13.07.2004 | aktual.: 13.07.2004 06:16
Michał Tober był od roku wiceministrem kultury, zaś Andrzej Piłat od trzech lat zajmował takie samo stanowisko w resorcie infrastruktury. Ich odejście to kolejny przykład realizacji deklaracji premiera, złożonej przed wotum zaufania, że wiceministrowie będący jednocześnie parlamentarzystami stracą stanowiska w rządzie. W piątek, premier odwołał wiceminister zdrowia Ewę Kralkowską, a wcześniej kilka innych osób.
"Rzeczpospolita" wylicza, że funkcje posła i sekretarza stanu łączą jeszcze: Wiesław Ciesielski (finanse), Andrzej Brachmański (MSWiA), Józef Pilarczyk (rolnictwo) i Janusz Zemke (MON). Jak już pisaliśmy, w rządzie ma pozostać tylko Zemke, którego praca jest wysoko oceniana przez premiera i prezydenta. Poza tym ciążą na nim istotne obowiązki wynikające z obecności Polski w NATO oraz w Iraku i Afganistanie.

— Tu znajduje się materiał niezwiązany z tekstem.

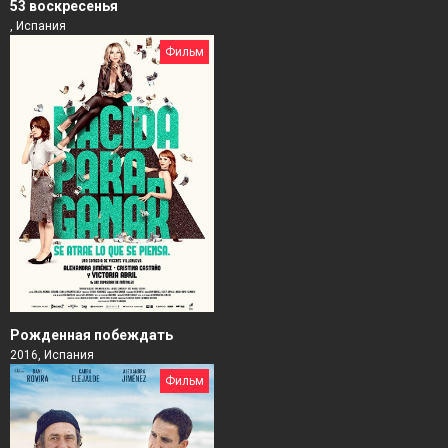
53 воскресенья
, Испания
Фильм
Рожденная побеждать
2016, Испания
Фильм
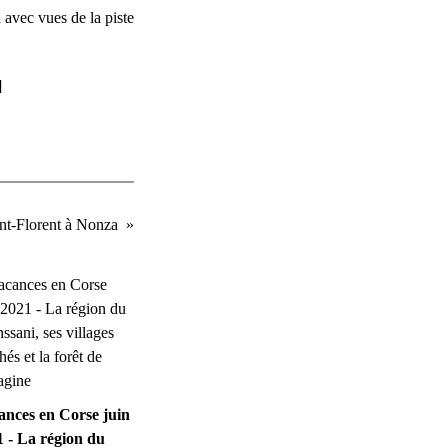
 avec vues de la piste
]
nt-Florent à Nonza
ances en Corse juin
 - La région du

"Rzeczpospolita" przypomina, że po jej informacji, zapowiadającej zmiany w kierownictwach ministerstw, odezwał się publicznie tylko minister rolnictwa Wojciech Olejniczak. W wywiadzie dla Polskiego Radia powiedział, że jego współpraca z ministrem Pilarczykiem układa się bardzo dobrze, nie zamierza więc występować o jego odwołanie. Ponadto, trwają konsultacje w sprawie obsadzenia, zwolnionej na początku maja, posady szefa Agencji Wywiadu.